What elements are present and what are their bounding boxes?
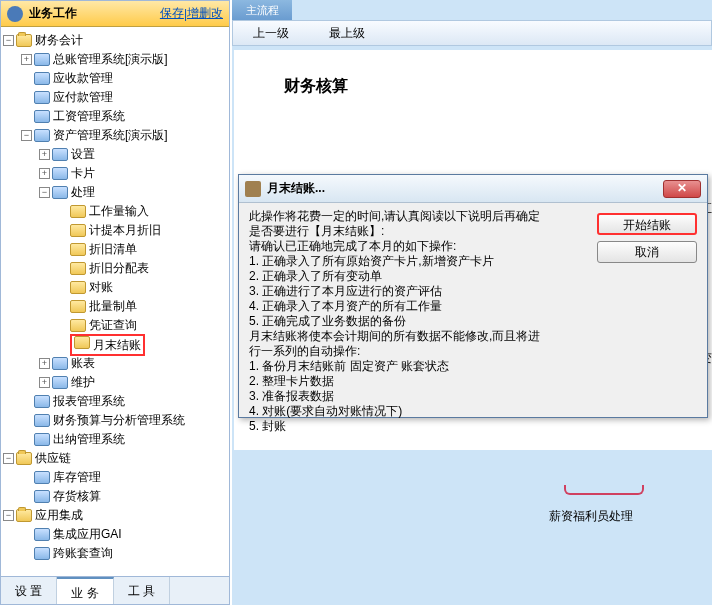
expand-icon[interactable]: + (39, 377, 50, 388)
nav-tree: −财务会计 +总账管理系统[演示版] 应收款管理 应付款管理 工资管理系统 −资… (1, 27, 229, 569)
collapse-icon[interactable]: − (21, 130, 32, 141)
folder-icon (70, 319, 86, 332)
folder-icon (34, 471, 50, 484)
tree-node[interactable]: 对账 (89, 279, 113, 296)
nav-bar: 上一级 最上级 (232, 20, 712, 46)
collapse-icon[interactable]: − (3, 35, 14, 46)
folder-icon (34, 395, 50, 408)
folder-icon (70, 243, 86, 256)
collapse-icon[interactable]: − (3, 510, 14, 521)
tree-node[interactable]: 应付款管理 (53, 89, 113, 106)
folder-icon (34, 433, 50, 446)
modify-link[interactable]: 增删改 (187, 5, 223, 22)
tree-node[interactable]: 库存管理 (53, 469, 101, 486)
sidebar: 业务工作 保存 | 增删改 −财务会计 +总账管理系统[演示版] 应收款管理 应… (0, 0, 230, 605)
folder-icon (52, 186, 68, 199)
tree-node[interactable]: 维护 (71, 374, 95, 391)
tree-node[interactable]: 处理 (71, 184, 95, 201)
tab-settings[interactable]: 设 置 (1, 577, 57, 604)
folder-icon (34, 72, 50, 85)
user-icon (7, 6, 23, 22)
folder-icon (34, 91, 50, 104)
tree-node[interactable]: 集成应用GAI (53, 526, 122, 543)
dialog-text: 此操作将花费一定的时间,请认真阅读以下说明后再确定 是否要进行【月末结账】: 请… (249, 209, 597, 434)
nav-top-button[interactable]: 最上级 (329, 25, 365, 42)
folder-open-icon (16, 509, 32, 522)
tree-node[interactable]: 跨账套查询 (53, 545, 113, 562)
tree-node[interactable]: 总账管理系统[演示版] (53, 51, 168, 68)
folder-open-icon (16, 452, 32, 465)
tree-node[interactable]: 资产管理系统[演示版] (53, 127, 168, 144)
tree-node[interactable]: 批量制单 (89, 298, 137, 315)
sidebar-header: 业务工作 保存 | 增删改 (1, 1, 229, 27)
tree-node[interactable]: 应收款管理 (53, 70, 113, 87)
sidebar-tabs: 设 置 业 务 工 具 (1, 576, 229, 604)
tree-node[interactable]: 存货核算 (53, 488, 101, 505)
tree-node[interactable]: 账表 (71, 355, 95, 372)
tree-node[interactable]: 财务会计 (35, 32, 83, 49)
folder-icon (52, 167, 68, 180)
tree-node[interactable]: 工资管理系统 (53, 108, 125, 125)
collapse-icon[interactable]: − (3, 453, 14, 464)
tree-node[interactable]: 供应链 (35, 450, 71, 467)
folder-icon (34, 129, 50, 142)
highlighted-node: 月末结账 (70, 334, 145, 356)
folder-icon (70, 281, 86, 294)
label-text: 薪资福利员处理 (549, 508, 633, 525)
tree-node[interactable]: 凭证查询 (89, 317, 137, 334)
tree-node[interactable]: 折旧分配表 (89, 260, 149, 277)
expand-icon[interactable]: + (39, 358, 50, 369)
folder-icon (70, 205, 86, 218)
start-button[interactable]: 开始结账 (597, 213, 697, 235)
cancel-button[interactable]: 取消 (597, 241, 697, 263)
folder-icon (70, 300, 86, 313)
dialog-icon (245, 181, 261, 197)
folder-icon (70, 262, 86, 275)
folder-icon (34, 528, 50, 541)
folder-icon (52, 148, 68, 161)
tree-node-month-end[interactable]: 月末结账 (93, 338, 141, 352)
expand-icon[interactable]: + (39, 168, 50, 179)
tree-node[interactable]: 出纳管理系统 (53, 431, 125, 448)
collapse-icon[interactable]: − (39, 187, 50, 198)
folder-icon (34, 414, 50, 427)
expand-icon[interactable]: + (21, 54, 32, 65)
folder-icon (70, 224, 86, 237)
tree-node[interactable]: 折旧清单 (89, 241, 137, 258)
folder-icon (52, 357, 68, 370)
folder-icon (34, 490, 50, 503)
folder-open-icon (16, 34, 32, 47)
tab-tools[interactable]: 工 具 (114, 577, 170, 604)
folder-icon (52, 376, 68, 389)
folder-icon (34, 110, 50, 123)
nav-up-button[interactable]: 上一级 (253, 25, 289, 42)
page-title: 财务核算 (284, 76, 712, 97)
dialog-title: 月末结账... (267, 180, 663, 197)
dialog-body: 此操作将花费一定的时间,请认真阅读以下说明后再确定 是否要进行【月末结账】: 请… (239, 203, 707, 440)
folder-icon (34, 53, 50, 66)
tab-business[interactable]: 业 务 (57, 577, 113, 604)
sidebar-title: 业务工作 (29, 5, 160, 22)
tree-node[interactable]: 应用集成 (35, 507, 83, 524)
tree-node[interactable]: 工作量输入 (89, 203, 149, 220)
dialog-titlebar[interactable]: 月末结账... ✕ (239, 175, 707, 203)
expand-icon[interactable]: + (39, 149, 50, 160)
folder-icon (74, 336, 90, 349)
tree-node[interactable]: 报表管理系统 (53, 393, 125, 410)
save-link[interactable]: 保存 (160, 5, 184, 22)
top-tab[interactable]: 主流程 (232, 0, 292, 20)
month-end-dialog: 月末结账... ✕ 此操作将花费一定的时间,请认真阅读以下说明后再确定 是否要进… (238, 174, 708, 418)
close-button[interactable]: ✕ (663, 180, 701, 198)
dialog-buttons: 开始结账 取消 (597, 209, 697, 434)
folder-icon (34, 547, 50, 560)
label-box (564, 485, 644, 495)
tree-node[interactable]: 计提本月折旧 (89, 222, 161, 239)
tree-node[interactable]: 设置 (71, 146, 95, 163)
tree-node[interactable]: 财务预算与分析管理系统 (53, 412, 185, 429)
tree-node[interactable]: 卡片 (71, 165, 95, 182)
--------
▶ The problem
Could you repeat the listing above exactly, omitting its pictures?

▶ Solution to the exercise
What elements are present and what are their bounding boxes?
expand-icon[interactable]: + (39, 377, 50, 388)
nav-tree: −财务会计 +总账管理系统[演示版] 应收款管理 应付款管理 工资管理系统 −资… (1, 27, 229, 569)
collapse-icon[interactable]: − (21, 130, 32, 141)
folder-icon (70, 319, 86, 332)
folder-icon (34, 471, 50, 484)
tree-node[interactable]: 对账 (89, 279, 113, 296)
nav-bar: 上一级 最上级 (232, 20, 712, 46)
collapse-icon[interactable]: − (3, 35, 14, 46)
folder-icon (34, 395, 50, 408)
folder-icon (70, 243, 86, 256)
collapse-icon[interactable]: − (3, 510, 14, 521)
tree-node[interactable]: 应付款管理 (53, 89, 113, 106)
folder-icon (34, 433, 50, 446)
modify-link[interactable]: 增删改 (187, 5, 223, 22)
tree-node[interactable]: 库存管理 (53, 469, 101, 486)
sidebar: 业务工作 保存 | 增删改 −财务会计 +总账管理系统[演示版] 应收款管理 应… (0, 0, 230, 605)
folder-icon (52, 186, 68, 199)
tree-node[interactable]: 维护 (71, 374, 95, 391)
tree-node[interactable]: 处理 (71, 184, 95, 201)
tab-settings[interactable]: 设 置 (1, 577, 57, 604)
folder-icon (34, 72, 50, 85)
user-icon (7, 6, 23, 22)
folder-icon (34, 91, 50, 104)
tree-node[interactable]: 集成应用GAI (53, 526, 122, 543)
dialog-text: 此操作将花费一定的时间,请认真阅读以下说明后再确定 是否要进行【月末结账】: 请… (249, 209, 597, 434)
nav-top-button[interactable]: 最上级 (329, 25, 365, 42)
folder-open-icon (16, 509, 32, 522)
tree-node[interactable]: 跨账套查询 (53, 545, 113, 562)
tree-node[interactable]: 总账管理系统[演示版] (53, 51, 168, 68)
folder-open-icon (16, 452, 32, 465)
tree-node[interactable]: 资产管理系统[演示版] (53, 127, 168, 144)
tree-node[interactable]: 批量制单 (89, 298, 137, 315)
sidebar-header: 业务工作 保存 | 增删改 (1, 1, 229, 27)
tree-node[interactable]: 应收款管理 (53, 70, 113, 87)
sidebar-tabs: 设 置 业 务 工 具 (1, 576, 229, 604)
tree-node[interactable]: 存货核算 (53, 488, 101, 505)
tree-node[interactable]: 账表 (71, 355, 95, 372)
tree-node[interactable]: 财务会计 (35, 32, 83, 49)
folder-icon (52, 167, 68, 180)
tree-node[interactable]: 工资管理系统 (53, 108, 125, 125)
collapse-icon[interactable]: − (3, 453, 14, 464)
tree-node[interactable]: 供应链 (35, 450, 71, 467)
folder-icon (34, 129, 50, 142)
highlighted-node: 月末结账 (70, 334, 145, 356)
folder-icon (70, 281, 86, 294)
label-text: 薪资福利员处理 (549, 508, 633, 525)
tree-node[interactable]: 凭证查询 (89, 317, 137, 334)
tree-node[interactable]: 折旧分配表 (89, 260, 149, 277)
expand-icon[interactable]: + (39, 358, 50, 369)
folder-icon (70, 205, 86, 218)
start-button[interactable]: 开始结账 (597, 213, 697, 235)
cancel-button[interactable]: 取消 (597, 241, 697, 263)
folder-icon (70, 300, 86, 313)
dialog-icon (245, 181, 261, 197)
folder-icon (70, 262, 86, 275)
folder-icon (34, 528, 50, 541)
folder-icon (52, 148, 68, 161)
tree-node-month-end[interactable]: 月末结账 (93, 338, 141, 352)
expand-icon[interactable]: + (39, 168, 50, 179)
tree-node[interactable]: 出纳管理系统 (53, 431, 125, 448)
collapse-icon[interactable]: − (39, 187, 50, 198)
folder-icon (34, 414, 50, 427)
expand-icon[interactable]: + (21, 54, 32, 65)
folder-icon (70, 224, 86, 237)
tree-node[interactable]: 折旧清单 (89, 241, 137, 258)
folder-icon (52, 357, 68, 370)
folder-icon (34, 490, 50, 503)
folder-open-icon (16, 34, 32, 47)
tab-tools[interactable]: 工 具 (114, 577, 170, 604)
folder-icon (52, 376, 68, 389)
folder-icon (34, 110, 50, 123)
nav-up-button[interactable]: 上一级 (253, 25, 289, 42)
page-title: 财务核算 (284, 76, 712, 97)
dialog-title: 月末结账... (267, 180, 663, 197)
dialog-body: 此操作将花费一定的时间,请认真阅读以下说明后再确定 是否要进行【月末结账】: 请… (239, 203, 707, 440)
folder-icon (34, 53, 50, 66)
tab-business[interactable]: 业 务 (57, 577, 113, 604)
sidebar-title: 业务工作 (29, 5, 160, 22)
tree-node[interactable]: 应用集成 (35, 507, 83, 524)
tree-node[interactable]: 工作量输入 (89, 203, 149, 220)
dialog-titlebar[interactable]: 月末结账... ✕ (239, 175, 707, 203)
expand-icon[interactable]: + (39, 149, 50, 160)
folder-icon (74, 336, 90, 349)
tree-node[interactable]: 报表管理系统 (53, 393, 125, 410)
save-link[interactable]: 保存 (160, 5, 184, 22)
top-tab[interactable]: 主流程 (232, 0, 292, 20)
month-end-dialog: 月末结账... ✕ 此操作将花费一定的时间,请认真阅读以下说明后再确定 是否要进… (238, 174, 708, 418)
close-button[interactable]: ✕ (663, 180, 701, 198)
dialog-buttons: 开始结账 取消 (597, 209, 697, 434)
folder-icon (34, 547, 50, 560)
label-box (564, 485, 644, 495)
tree-node[interactable]: 计提本月折旧 (89, 222, 161, 239)
tree-node[interactable]: 设置 (71, 146, 95, 163)
tree-node[interactable]: 财务预算与分析管理系统 (53, 412, 185, 429)
tree-node[interactable]: 卡片 (71, 165, 95, 182)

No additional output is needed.